The Day I Found the Blues

Oran Mor, Glasgow

Mary Brennan

five stars

THIS WEEK marks the 400th production under the banner of A Play, A Pie and A Pint, and it proves to be an all-singin’ all-dancin’ beezer gift of a show. Dave Anderson is revisiting 1960 and a family holiday in Girvan. From behind his piano, and with musician Fraser Spiers at his elbow, he bestows reminiscences of his 15 year old self on a posse of talented chameleons who will replay his first romantic encounter while spinning us through the music that made his adolescent pulse race even more than the girl he held hands with. His folks were having their own fun at the Miner’s Welfare, but we’ll come back to that hilarity anon.

For the fresh-faced Junior – Anderson’s teenage self, given just the right degree of gawky naivete by Gregor MacKay – the centre of his holiday universe is the jukebox in Cafe Greco. Slow-sipping a cherryade, he drinks in the sounds of his idols – rock’n’roll renegades, like he wishes he was, as he grooves and moves to Elvis’s rebel yell.
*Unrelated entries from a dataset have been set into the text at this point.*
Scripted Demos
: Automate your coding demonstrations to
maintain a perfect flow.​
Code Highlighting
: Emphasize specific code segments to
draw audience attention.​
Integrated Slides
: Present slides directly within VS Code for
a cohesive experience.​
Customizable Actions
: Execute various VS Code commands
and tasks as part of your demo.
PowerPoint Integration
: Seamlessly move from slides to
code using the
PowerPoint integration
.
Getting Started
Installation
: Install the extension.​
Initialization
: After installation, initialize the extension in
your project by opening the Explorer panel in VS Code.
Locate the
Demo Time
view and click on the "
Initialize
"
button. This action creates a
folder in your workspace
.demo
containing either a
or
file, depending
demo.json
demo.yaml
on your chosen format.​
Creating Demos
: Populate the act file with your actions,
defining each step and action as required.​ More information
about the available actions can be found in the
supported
Then the King flips over into his version of O Sole Mio, and not even pertly forward girlfriend (Marianne Pedley) could unstitch our hero like this does. Fate, however, intervenes. Our lad discovers Big Mama Thornton’s original Hound Dog and the rest is – well, he’s sitting behind the piano, conjuring up a show that catches an era, the early 60’s, with a shrewd awareness of how we were.

For bigotry and prejudices, Davey Anderson’s Wan Singer, Wan Song sums up the moods of a narrow-minded moment at the Welfare, while Christina Strachan’s Heather Up Yer Kilt is a vaudeville tour-de-force of those “wha’s like us” cliches that we seemingly haven’t outgrown. Glorious entertainment, it deserves many happy returns.